───── RECORDS SUPPLIED

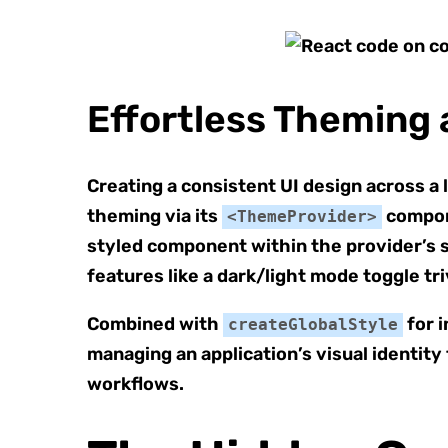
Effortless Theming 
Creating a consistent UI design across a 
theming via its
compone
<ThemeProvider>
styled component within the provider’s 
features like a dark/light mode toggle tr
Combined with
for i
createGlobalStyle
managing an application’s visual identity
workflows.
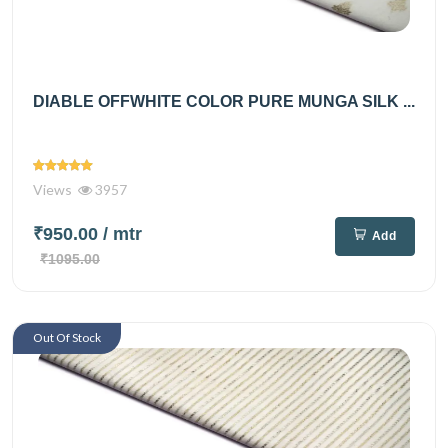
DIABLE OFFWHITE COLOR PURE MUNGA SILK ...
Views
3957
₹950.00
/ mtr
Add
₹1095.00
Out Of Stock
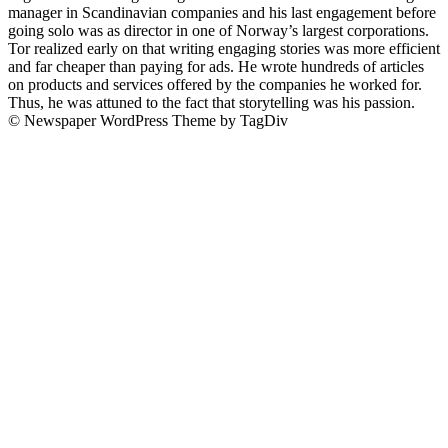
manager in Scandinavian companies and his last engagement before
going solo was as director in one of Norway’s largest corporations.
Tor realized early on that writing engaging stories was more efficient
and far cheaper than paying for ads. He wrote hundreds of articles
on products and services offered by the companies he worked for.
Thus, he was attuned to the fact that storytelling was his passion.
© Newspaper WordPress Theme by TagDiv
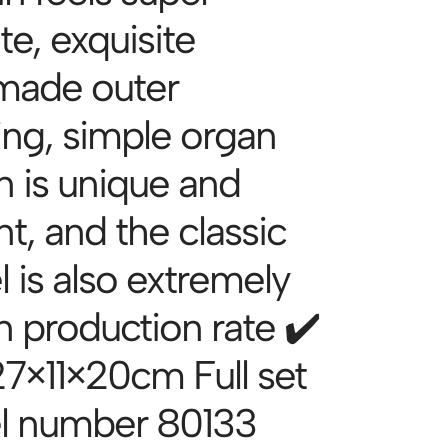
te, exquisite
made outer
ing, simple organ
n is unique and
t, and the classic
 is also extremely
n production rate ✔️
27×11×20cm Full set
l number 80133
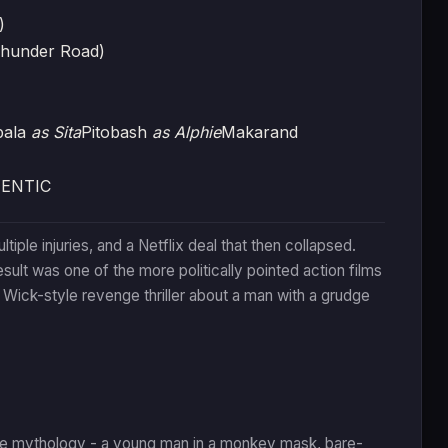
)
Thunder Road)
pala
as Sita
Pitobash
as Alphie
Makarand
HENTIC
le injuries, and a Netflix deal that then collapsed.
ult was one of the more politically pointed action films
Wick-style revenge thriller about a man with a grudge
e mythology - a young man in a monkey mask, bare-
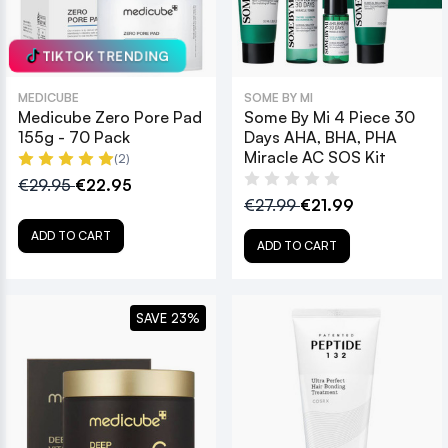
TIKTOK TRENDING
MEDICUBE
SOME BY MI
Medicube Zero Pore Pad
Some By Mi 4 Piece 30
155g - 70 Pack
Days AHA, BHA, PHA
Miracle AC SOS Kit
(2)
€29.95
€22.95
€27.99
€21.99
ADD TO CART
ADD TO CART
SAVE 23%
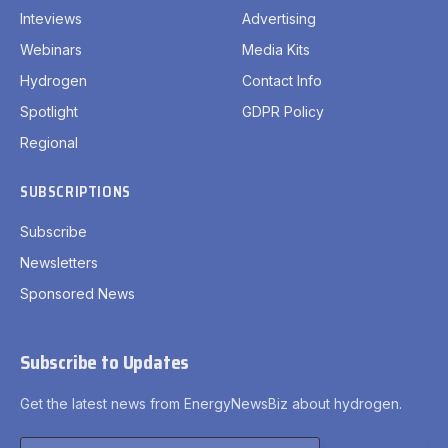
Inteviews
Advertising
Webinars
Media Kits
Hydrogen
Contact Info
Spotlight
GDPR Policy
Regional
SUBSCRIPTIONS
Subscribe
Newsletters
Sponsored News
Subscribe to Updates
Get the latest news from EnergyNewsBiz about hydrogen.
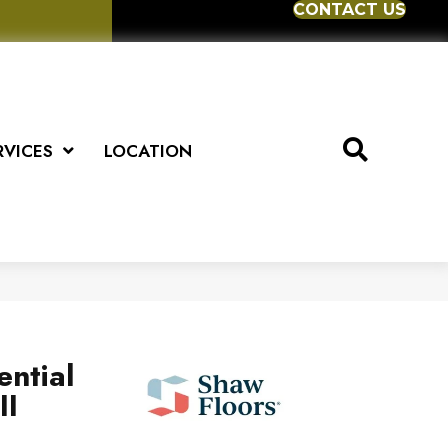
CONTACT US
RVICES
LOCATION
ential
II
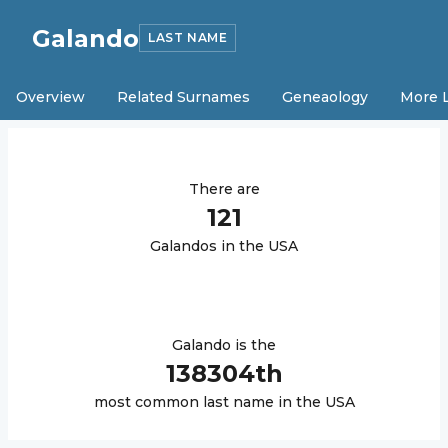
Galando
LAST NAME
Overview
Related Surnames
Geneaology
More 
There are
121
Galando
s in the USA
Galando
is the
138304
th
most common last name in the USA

──────────

> _ABOUT THIS TASK_
The lines to reproduce run from the line containing "ult was one" through the last line of the records above, both included. Copy them exactly and drop the pictures.

> _RESULT OF THE TASK_
ult was one of the more politically pointed action films
Wick-style revenge thriller about a man with a grudge
e mythology - a young man in a monkey mask, bare-
TIKTOK TRENDING
MEDICUBE
SOME BY MI
Medicube Zero Pore Pad
Some By Mi 4 Piece 30
155g - 70 Pack
Days AHA, BHA, PHA
Miracle AC SOS Kit
(2)
€29.95
€22.95
€27.99
€21.99
ADD TO CART
ADD TO CART
SAVE 23%
Inteviews
Advertising
Webinars
Media Kits
Hydrogen
Contact Info
Spotlight
GDPR Policy
Regional
SUBSCRIPTIONS
Subscribe
Newsletters
Sponsored News
Subscribe to Updates
Get the latest news from EnergyNewsBiz about hydrogen.
CONTACT US
RVICES
LOCATION
ential
II
Galando
LAST NAME
Overview
Related Surnames
Geneaology
More 
There are
121
Galando
s in the USA
Galando
is the
138304
th
most common last name in the USA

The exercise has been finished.